Annual performance reviews have been the norm for a long time. Traditionally, organizations worldwide, both large and small, conduct annual performance reviews as part of their performance management regime. But recently, many corporations have paved the way in getting rid of the traditional performance review format. Namely, in 2012, leading software company Adobe did away with its annual review system, claiming they’re time-consuming and negative. Although they made headlines as an outlier, the company’s decision to forgo performance reviews wasn’t that farfetched. Even though a large majority of companies still utilize annual performance reviews, a huge majority of leaders actually find them to be ineffective.
Adobe implemented a continuous performance management system in place of annual reviews. Employee retention increased, morale improved, and productivity got drastically better. Why? Let’s take a look at some key objectives to performance management that will help you understand why annual reviews might not be the solution to improving employee performance.
Measuring Engagement Levels
It’s no secret that employee engagement is vital to the running of a successful organization, as it’s linked to productivity, retention, and profitability. One of the key objectives of performance management is to gauge employee engagement within your organization. Engagement occurs when an employee feels invested in the company and is motivated to contribute to its goals and overall achievements.
The productivity and overall satisfaction of engaged employees is higher, while absenteeism is significantly lower. The probability of those who are highly engaged being top performers is also twice as high. Similarly, disengaged employees can end up costing your organizations huge amounts of money.
A well-run organization uses performance management techniques to ensure both company goals are met as well as that employee motivation and engagement remain high. Since Adobe implemented their reduction of annual performance reviews, they saw a 30% decrease in employee turnover rates.
Of course, doing away with annual reviews doesn’t mean that check-ins never occur. Quite the opposite. It’s recommended that check-ins are implemented at least once a quarter. Regularly touching base with your workforce allows for real-time problem solving and higher engagement levels, rather than waiting for that much-dreaded annual review that never seems to produce any results.
Understanding Your Team’s Capacity
In performance management, one of the objectives that’s all too often overlooked is that it gives leaders the ability to determine the capacity employees have to spend on particular projects. It’s important to stay informed about employee capacity in order to keep your workforce happy, engaged, and productive, and to ensure the smooth operation of your organization.
In fact, it’s common for the majority of employees to feel overworked but unsure how to inform their leaders that they’re feeling the pressure. Burnout can easily occur among teams, especially if the scope of their responsibilities grows too large and unmanageable. Overworking can also lead to health problems related to stress and anxiety, which are emotionally exhausting.
The negative impact of failure to determine employee capacity can quickly be felt throughout an organization. Overwork leads to lower productivity and profitability, as well as reduced access to talent. But there are also dangers in underworking employees. It’s likely that team members who feel as though they aren’t given enough to do might feel underappreciated, bored, and unsatisfied with their jobs.
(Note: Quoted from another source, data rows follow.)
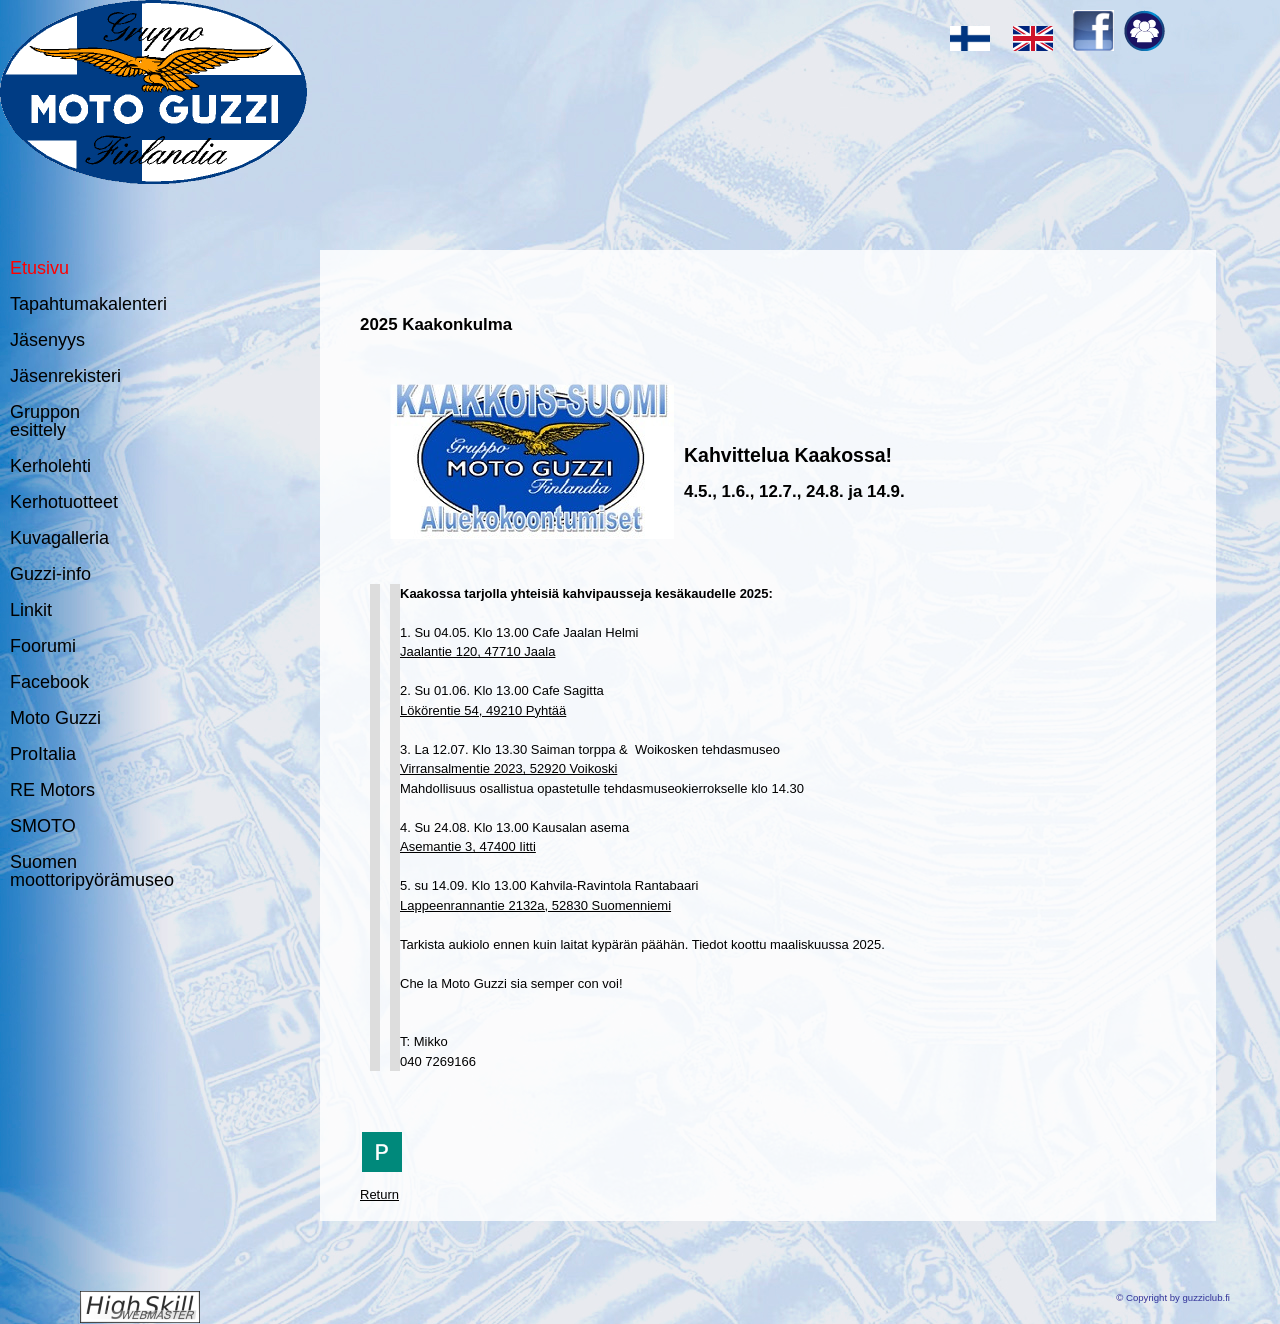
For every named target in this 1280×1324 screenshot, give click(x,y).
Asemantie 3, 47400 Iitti (468, 846)
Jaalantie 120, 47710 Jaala (477, 651)
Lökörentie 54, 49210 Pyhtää (483, 710)
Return (379, 1194)
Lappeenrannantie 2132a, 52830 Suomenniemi (535, 905)
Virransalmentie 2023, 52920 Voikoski (508, 768)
But beware of simply piling on additional work. A career-development plan and additional training is a much more beneficial way of ensuring underworked employees don’t feel like their talents are wasted.
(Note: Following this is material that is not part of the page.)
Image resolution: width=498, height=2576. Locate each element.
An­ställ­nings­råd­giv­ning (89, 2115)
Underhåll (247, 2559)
The key takeaway here is that proper performance management is necessary for leaders to determine whether employees feel satisfied about their workload. Regular communication between leaders and employees is key to managing employee capacity. Instead of annual reviews, regular “check-ins” with managers can be hugely helpful in ensuring you stay up to date on employee performance and capacity and can assign work more efficiently.
Improving Feedback Loops
Focus on feedback is critical when it comes to performance management. Without a culture that inspires and emphasizes feedback, it’s likely you will quickly lose the engagement of your workforce. In terms of performance management, two-way communication among team members at all levels within an organization is one of the essential objectives. It’s simply not enough to have annual meetings or occasional discussions.
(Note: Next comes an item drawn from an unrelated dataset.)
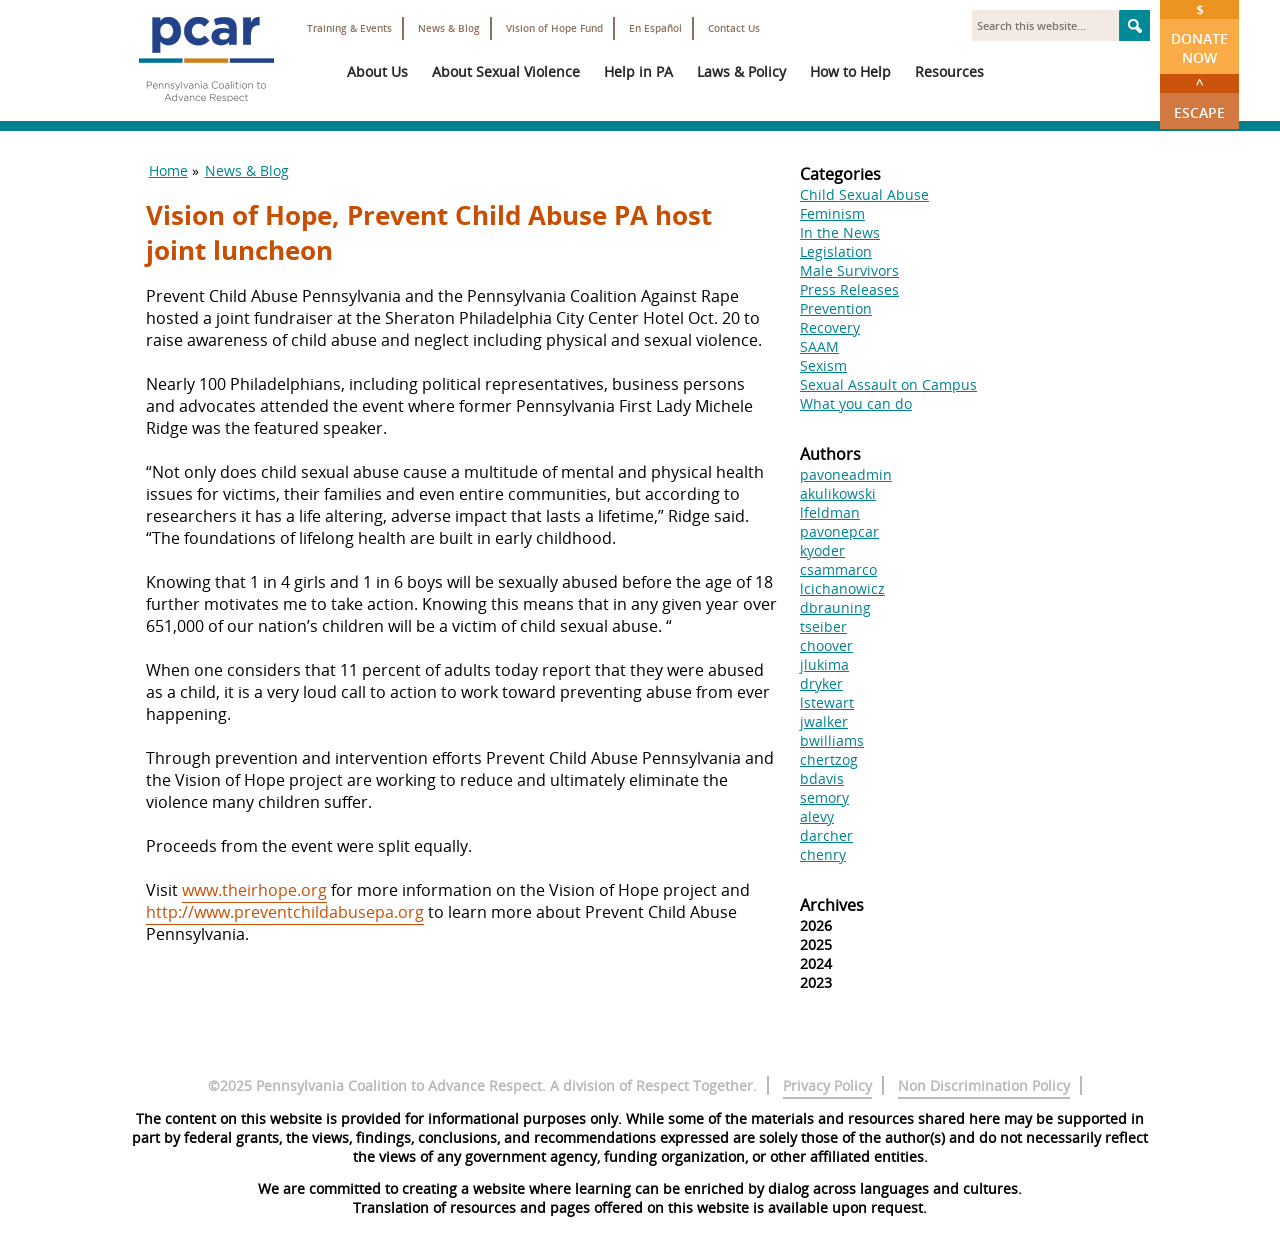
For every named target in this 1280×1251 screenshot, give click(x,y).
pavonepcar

Frankly, performance reviews aren’t an accurate gauge of how an employee is actually performing. A review every year or even occasionally certainly does not equal continuous feedback. The culture of feedback becomes timely and actionable when employees and supervisors communicate consistently. Communication is crucial to the success of any organization, but unfortunately, far too many employees think their own organizations fall short in this area.
Regular check-ins and ongoing dialogue between leaders and employees result in dramatic improvement in efficiency and productivity, stronger performance management, and higher employee engagement and retention. It goes without saying that annual performance reviews simply don’t cut it when it comes to fostering open, healthy lines of communication between leaders and team members.
If check-ins are conducted with regularity, it gives the perfect opportunity for managers and employees to discuss critical issues, such as project process, goals, development, and potential opportunities.
It goes without saying that profitability is critical for an organization. But your employees are your most valuable asset, and without them performing to the best of their abilities, high levels of profitability are out the window. Performance management that goes above and beyond the dreaded annual review is a key to encouraging employees to perform to a high standard.
Good performance management requires commitment to measuring employee engagement, understanding employee capacity, and improving feedback loops. These are all people-first practices, because taking care of your employees is a key attribute in ensuring your organization runs as smoothly as possible. It’s critical that emphasis is put on developing a performance management system that’s beneficial to both leaders and employees alike.